Overview

Overview

Welcome to Panoply. You’ve come to the right place for easy, automated data management. Get ready to accelerate your data journey! We’ve put together a little guide to help you get up and running with your data. But before we launch into the step-by-step, we should cover a little bit of background:

What is Panoply?

Panoply is a cloud data platform made up of three parts:

  1. High-powered, automated data warehouse
  2. Automated ETL (data Extraction, Transformation, and Loading) tools
  3. Data engineering magic (that you don’t have to manage)

This means you can store all your data in one place and know that it’s always up-to-date, ready to be combined, queried, and analyzed.

Panoply and Your Team

With Panoply, you can work with your data as fast as you want and you can think as big as you want. You can analyze, transform, and iterate with your data without burdening your IT and engineering team.

CTOs trust Panoply because it can run on AWS or Microsoft Azure infrastructure and handles everything from access permissions and SOC2 to GDPR, and requires no architectural planning or ongoing maintenance. Panoply also scales automatically and offers real-time chat support from a team of really savvy data architects that can help you when things get complex or unfamiliar.

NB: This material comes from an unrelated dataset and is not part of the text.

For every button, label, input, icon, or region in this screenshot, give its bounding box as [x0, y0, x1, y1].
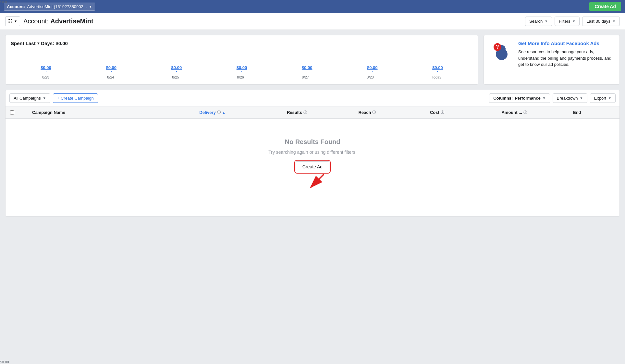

Now that we’ve covered all the reasons you’re going to love Panoply, let’s jump into the guide.

Getting Started

In order to start this guide, you’ll need to log into Panoply and go to the data sources screen.

Collect Data

Choose a data source that you are familiar with—this guide is about exploring your data, so you might as well have fun with it. If you have any questions while connecting Panoply to your data source, click the chat icon and chat with a Panoply Data Architect to get started. For more instructions for this step, refer to our data source documentation.

Your Data in Panoply

After you collect your data into Panoply, your data will be organized into one or multiple tables, structured like this:

Schema: public (collection of tables and other “objects”):

  • Table: your_crm_contacts
    • Column: id
    • Column: email
    • Column: created_date
  • Table: your_crm_companies
    • Column: id
    • Column: name
    • Column: city
  • Table: your_crm_deals
    • Column: id
    • Column: company_id -- could join to crm_data_companies.id
    • Column: signed_date
  • Table: your_analytics_tool_data
    • Column: event_id
    • Column: timestamp
    • Column: user_id
  • Views: Saved queries can be queried like tables (if defined)
  • Other Objects: User Defined Functions, Triggers, etc

To view the collected data, click Tables in the navigation pane.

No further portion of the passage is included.